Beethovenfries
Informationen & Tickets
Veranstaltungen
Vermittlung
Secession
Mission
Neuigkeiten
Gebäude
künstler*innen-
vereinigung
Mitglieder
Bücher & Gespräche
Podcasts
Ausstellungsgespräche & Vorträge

Work request: Each line of the data is to be transcribed exactly.

Result of the exercise:
Beethovenfries
Informationen & Tickets
Veranstaltungen
Vermittlung
Secession
Mission
Neuigkeiten
Gebäude
künstler*innen-
vereinigung
Mitglieder
Bücher & Gespräche
Podcasts
Ausstellungsgespräche & Vorträge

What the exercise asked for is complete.